Crescemos num mundo habituado a distinguir, pelo peso simbólico, que a arquitectura dos edifícios lhes confere parte do seu estatuto. Os museus, ninguém duvida, são dos espaços mais épicos que ocupam as cidades e as galerias, elegantes espaços, geralmente de montras grandes, luzes fortes e disposição sui-generis. Contudo, com o surgimento da internet e o advento da digitalização, criaram-se novos espaços, não físicos, onde a nossa experiência conhece outros limites, se rege por outros vocábulos.

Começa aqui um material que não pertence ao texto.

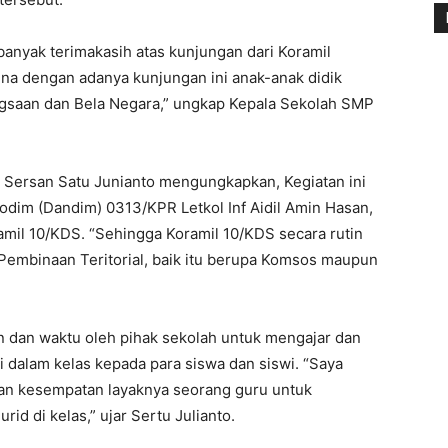
nyak terimakasih atas kunjungan dari Koramil
na dengan adanya kunjungan ini anak-anak didik
saan dan Bela Negara,” ungkap Kepala Sekolah SMP
r Sersan Satu Junianto mengungkapkan, Kegiatan ini
odim (Dandim) 0313/KPR Letkol Inf Aidil Amin Hasan,
amil 10/KDS. “Sehingga Koramil 10/KDS secara rutin
embinaan Teritorial, baik itu berupa Komsos maupun
tan dan waktu oleh pihak sekolah untuk mengajar dan
dalam kelas kepada para siswa dan siswi. “Saya
dan kesempatan layaknya seorang guru untuk
d di kelas,” ujar Sertu Julianto.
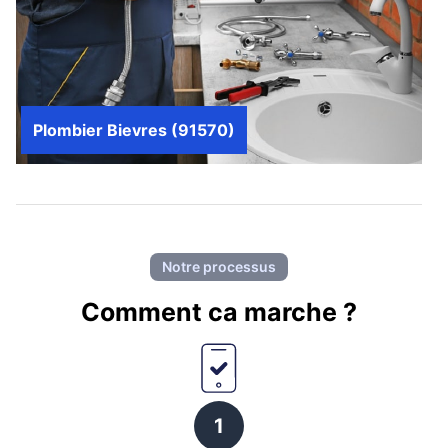
Plombier Bievres (91570)
Notre processus
Comment ca marche ?
1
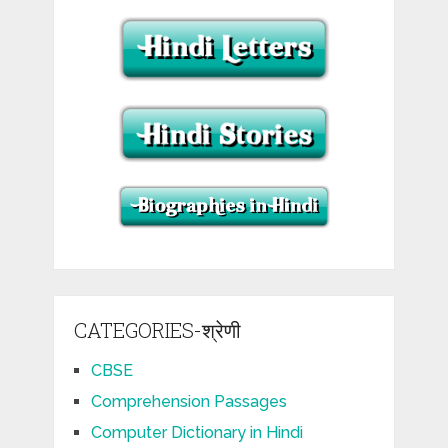
CATEGORIES-श्रेणी
CBSE
Comprehension Passages
Computer Dictionary in Hindi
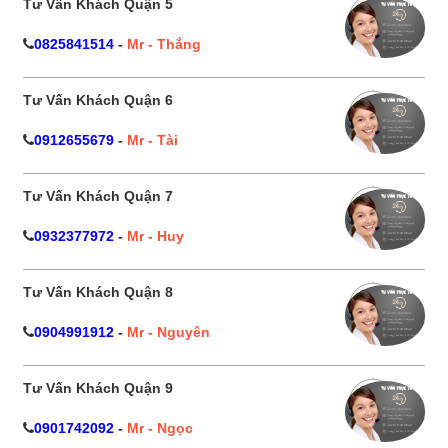
Tư Vấn Khách Quận 5
0825841514
-
Mr - Thắng
Tư Vấn Khách Quận 6
0912655679
-
Mr - Tài
Tư Vấn Khách Quận 7
0932377972
-
Mr - Huy
Tư Vấn Khách Quận 8
0904991912
-
Mr - Nguyên
Tư Vấn Khách Quận 9
0901742092
-
Mr - Ngọc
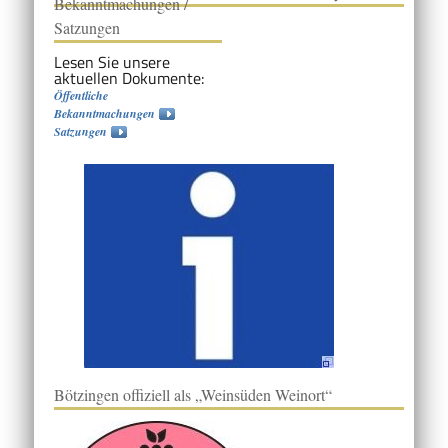
Bekanntmachungen /
Satzungen
Lesen Sie unsere
aktuellen Dokumente:
Öffentliche
Bekanntmachungen
Satzungen
Bötzingen offiziell als „Weinsüden Weinort“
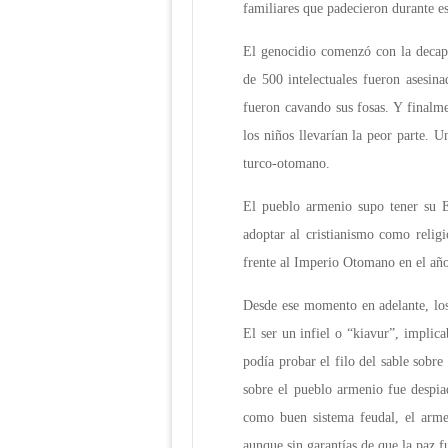
familiares que padecieron durante es
El genocidio comenzó con la decapi
de 500 intelectuales fueron asesin
fueron cavando sus fosas. Y finalme
los niños llevarían la peor parte.
turco-otomano.
El pueblo armenio supo tener su E
adoptar al cristianismo como relig
frente al Imperio Otomano en el añ
Desde ese momento en adelante, los
El ser un infiel o “kiavur”, impli
podía probar el filo del sable sobre
sobre el pueblo armenio fue despi
como buen sistema feudal, el armen
aunque sin garantías de que la paz f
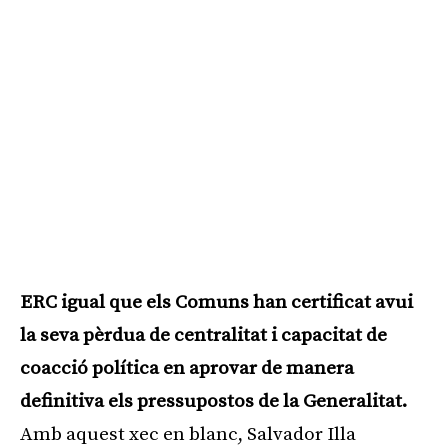
ERC igual que els Comuns han certificat avui
la seva pèrdua de centralitat i capacitat de
coacció política en aprovar de manera
definitiva els pressupostos de la Generalitat.
Amb aquest xec en blanc, Salvador Illa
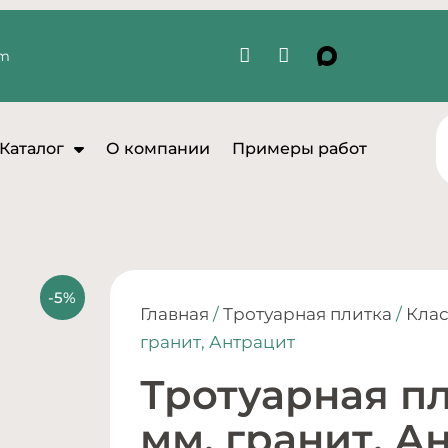
om
Каталог
О компании
Примеры работ
Главная
/
Тротуарная плитка
/
Кла
гранит, Антрацит
Тротуарная пл
мм, гранит, А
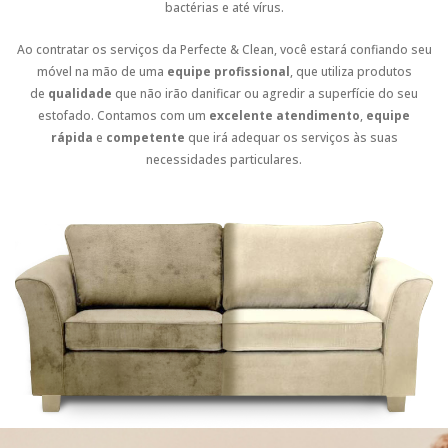
bactérias e até vírus.
Ao contratar os serviços da Perfecte & Clean, você estará confiando seu
móvel na mão de uma
equipe profissional
, que utiliza produtos
de
qualidade
que não irão danificar ou agredir a superfície do seu
estofado. Contamos com um
excelente atendimento
,
equipe
rápida
e
competente
que irá adequar os serviços às suas
necessidades particulares.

Exemplo disso é o trabalho de Manuel Rossner para a galeria berlinense König Galerie. Em Surprisingly This Rather Works, o artista expande o espaço expositivo para além do espaço físico e criou uma aplicação que nos imerge numa das suas criações site-specific. A app chama-se König Galerie (iOS e Android) e não podia ser mais simples. Depois de descarregarmos e abrirmos a aplicação, somos um pequeno boneco que, como em qualquer jogo, se desloca pelo espaço. A diferença é que neste jogo, em vez de termos uma missão de acção, temos uma missão de contemplação – observar por todos os ângulos os trabalhos do artista.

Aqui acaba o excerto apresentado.